DMSO : 33.33 mg/mL (89.03 mM; Need ultrasonic); H2O : < 0.1 mg/mL (insoluble)

Immunology/Inflammation

Iguratimod is an antirheumatic agent, acts as an inhibitor of COX-2, with an IC₅₀ of 20 uM (7.7 ug/mL), but shows no effect on COX-1. Iguratimod also inhibits macrophage migration inhibitory factor (MIF) with an IC₅₀ of 6.81 uM. IC50 & Target: IC50: 20 uM (COX-2)^[1], 6.81 uM (MIF)^[3] In Vitro: Iguratimod (T-614) is an antirheumatic agent, acts as an inhibitor of COX-2, with an IC₅₀ of 20 uM (7.7 ug/mL), but shows no effect on COX-1. Iguratimod (0.1, 1, 10 ug/mL) inhibits bradykinin-stimulated PGE2 release from fibroblasts. Iguratimod suppresses the COX activity from bradykinin stimulated fibroblasts in a concentration-dependent manner, with an IC₅₀ of 48 ug/mL. Iguratimod (10 and 30 ug/mL) also dose-dependently inhibits COX-2 mRNA levels^[1]. In addition, Iguratimod potently inhibits macrophage migration inhibitory factor (MIF) with an IC₅₀ of 6.81 uM. Iguratimod is synergetic with glucocorticoids in vitro^[3]. In Vivo: Iguratimod (5 or 20 mg/kg) shows analgesic effect, significantly improves the pain withdrawal threshold of the left hind paw in dose-dependent manner in rats.
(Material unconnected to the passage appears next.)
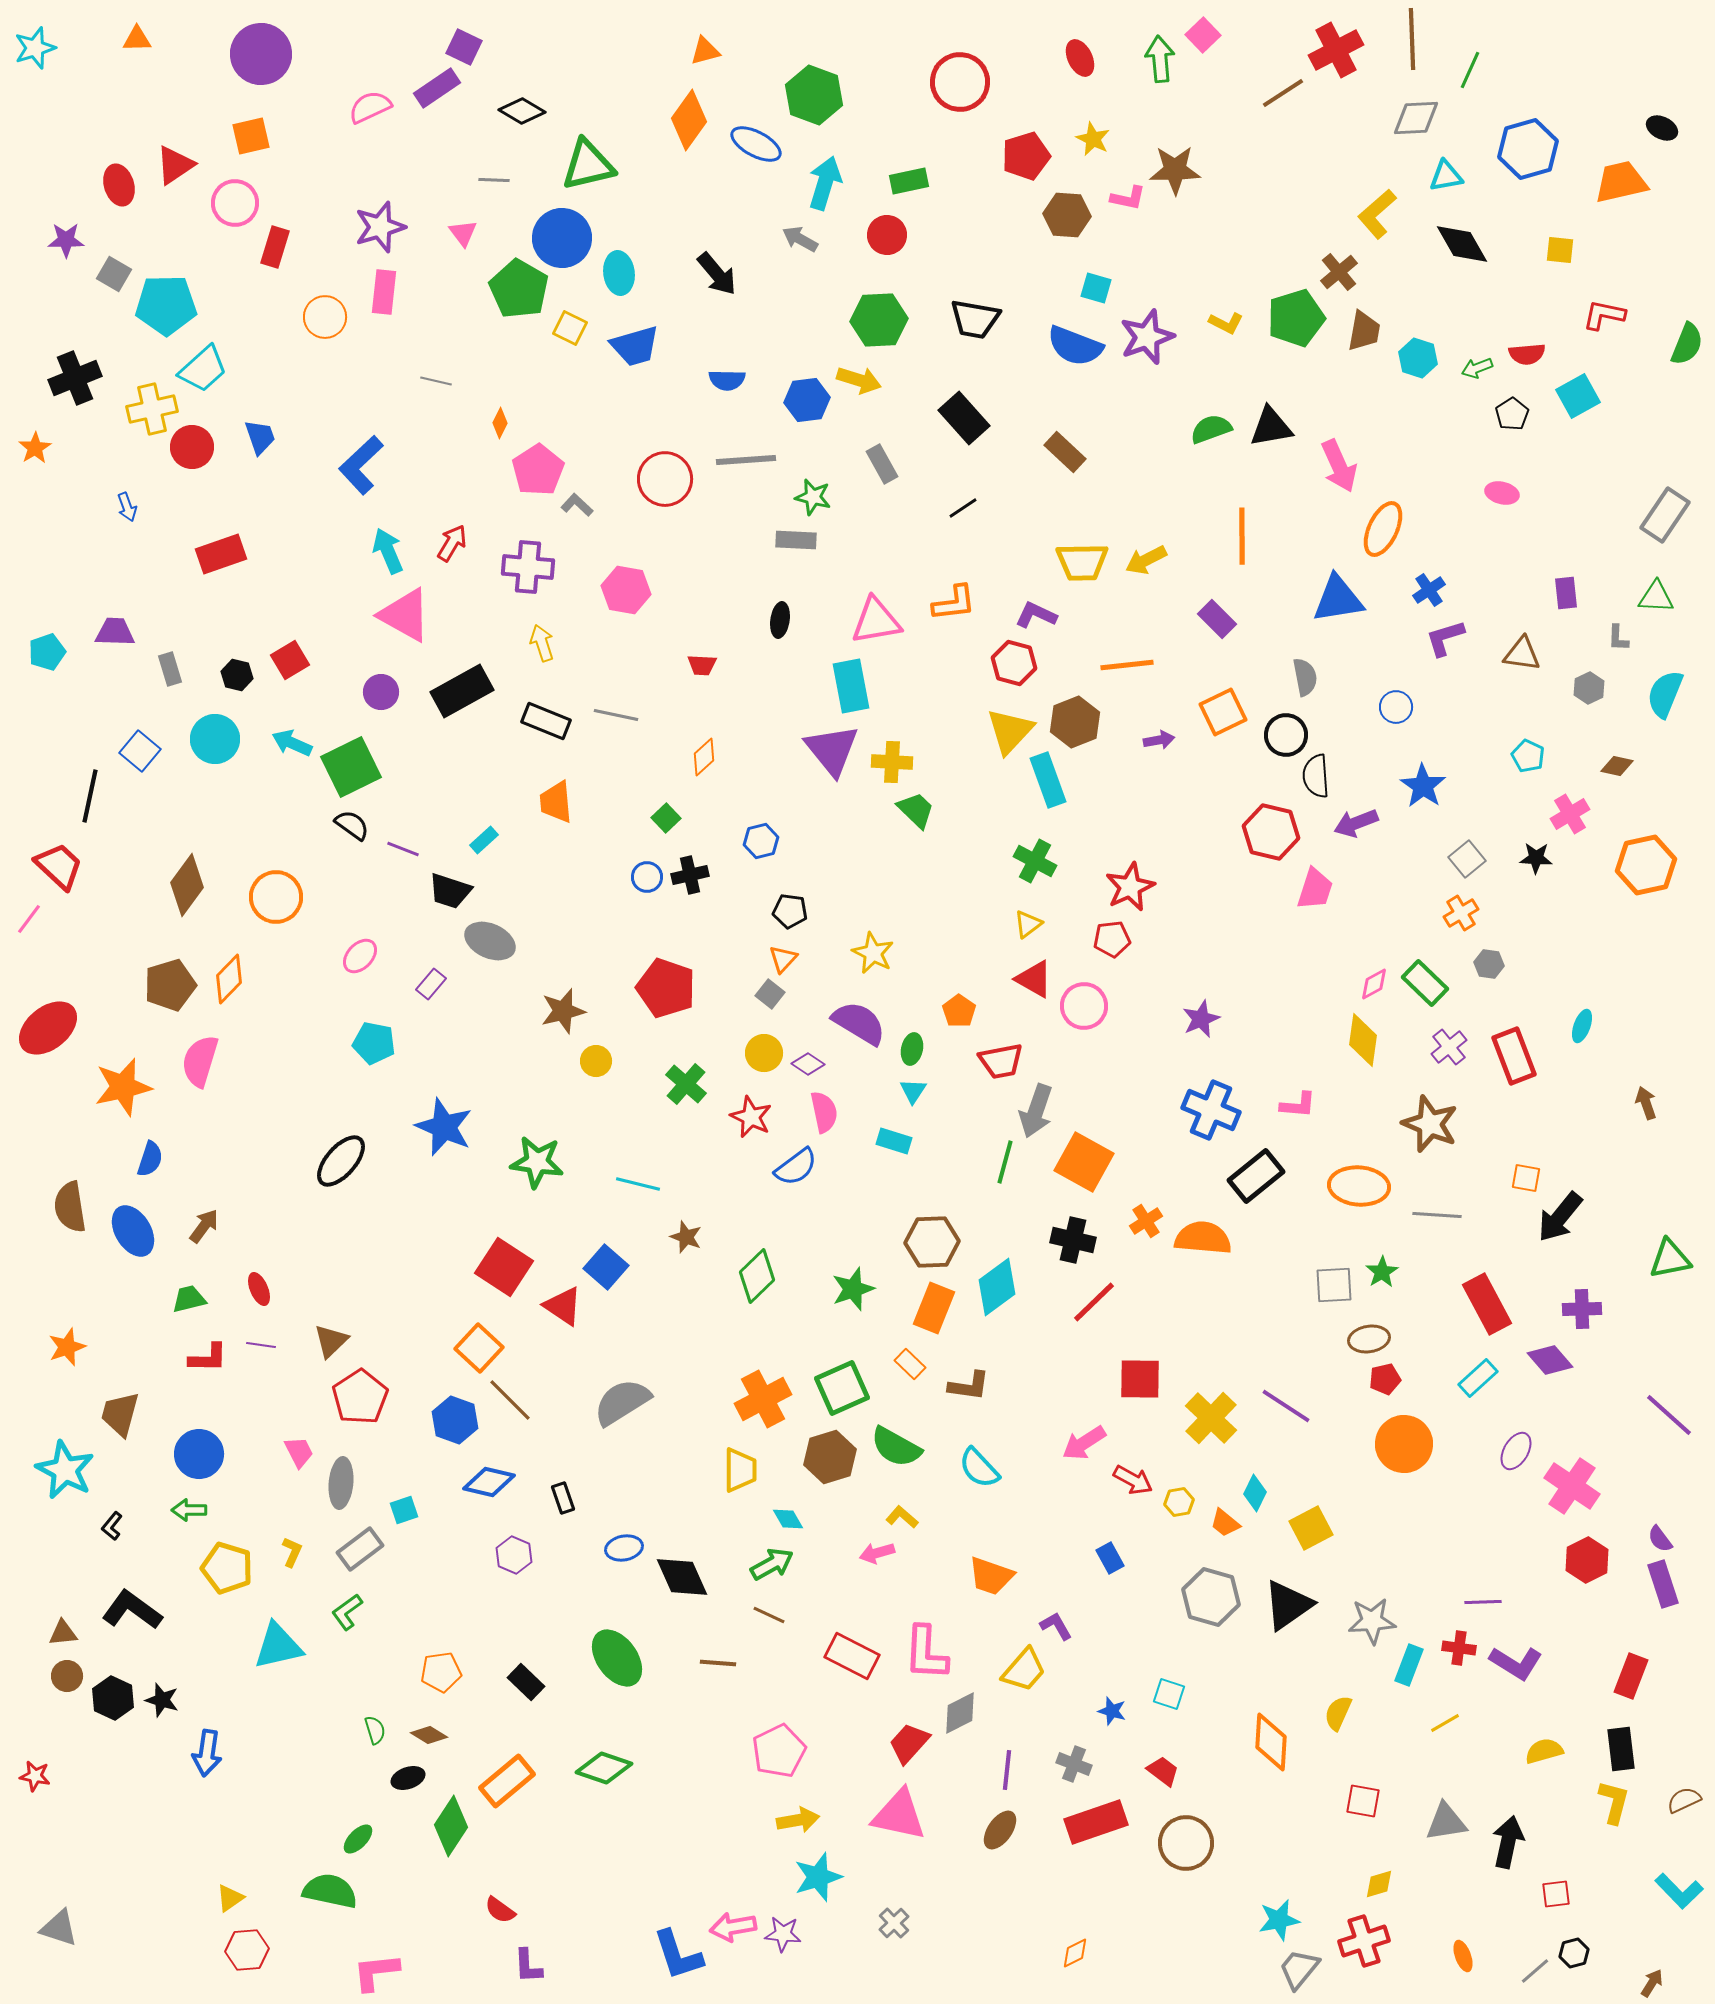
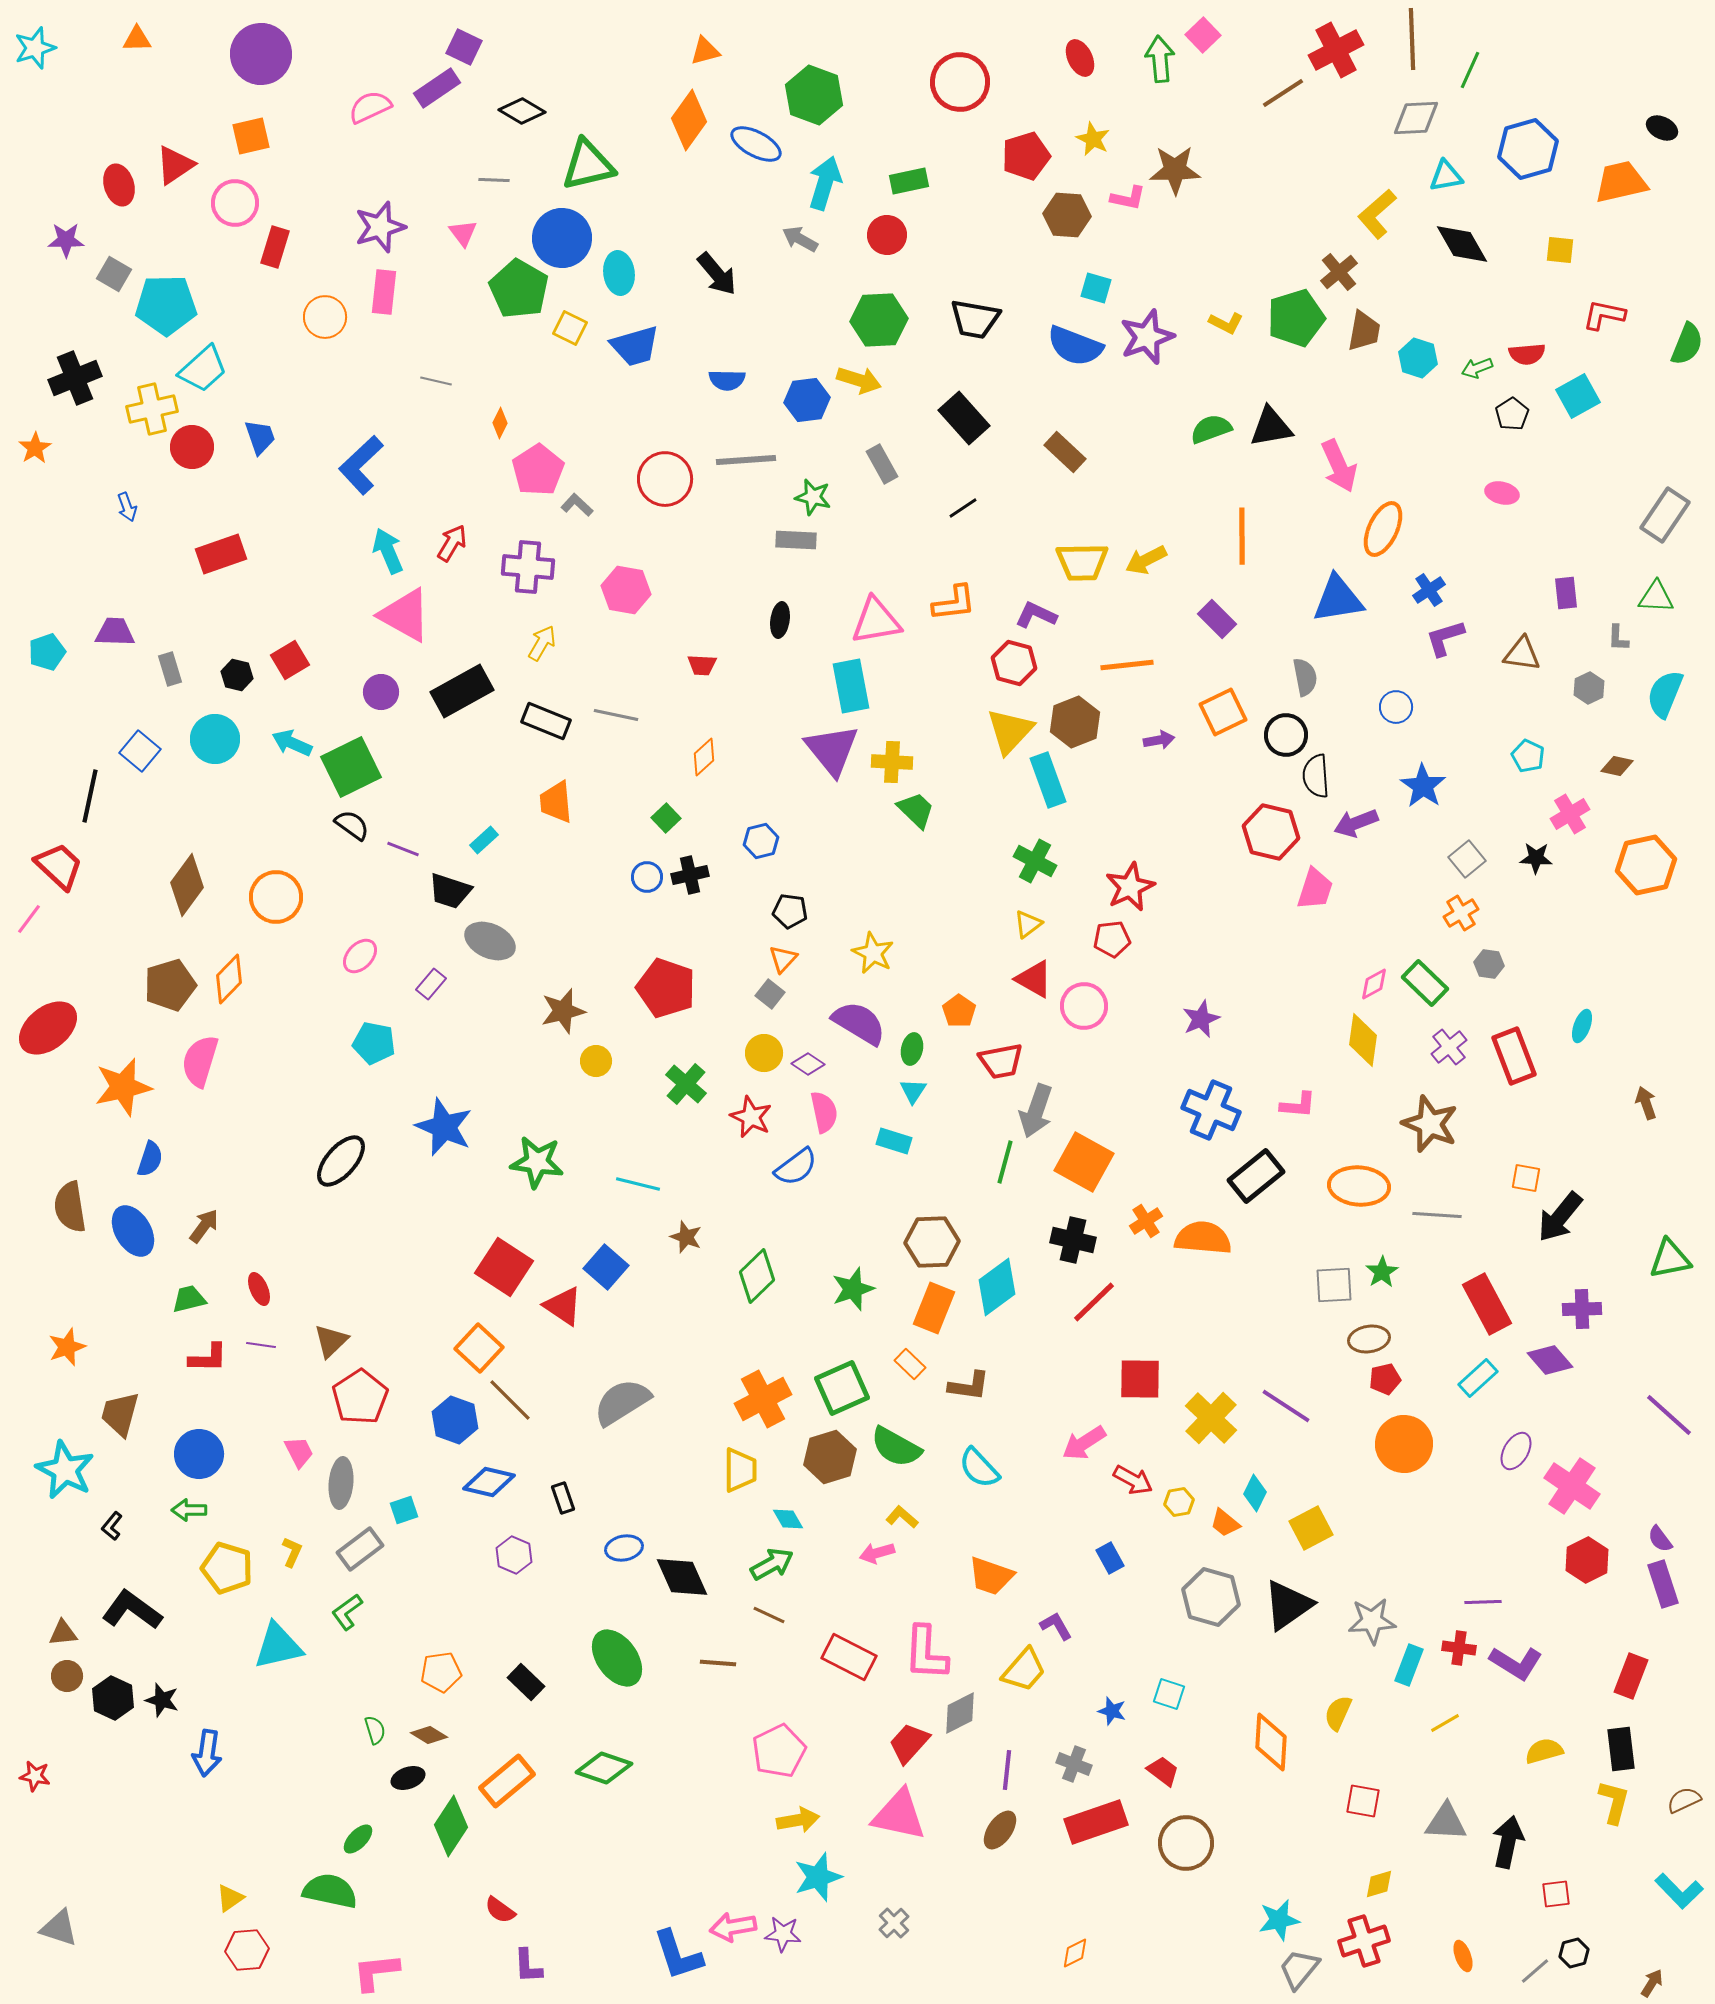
yellow arrow at (542, 643): rotated 48 degrees clockwise
red rectangle at (852, 1656): moved 3 px left, 1 px down
gray triangle at (1446, 1822): rotated 12 degrees clockwise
Iguratimod (5 or 20 mg/kg) reduces the elevation of pERK1/2 and c-Fos in the spinal cord induced by cancer cell inoculation. Iguratimod also dose-dependently decreases the IL-6 levels in rats. In Iguratimod-treated rats, the activity of osteoclasts is weaker than the control group^[2]. Iguratimod (20 mg/kg i.p.) shows significantly increased survival in BALB/c mice that are vulnerable to endotoxemia, and attenuates TNFalpha release measured in serum isolated 90 min post-LPS administration in wild-type C57BL/6 mice^[3].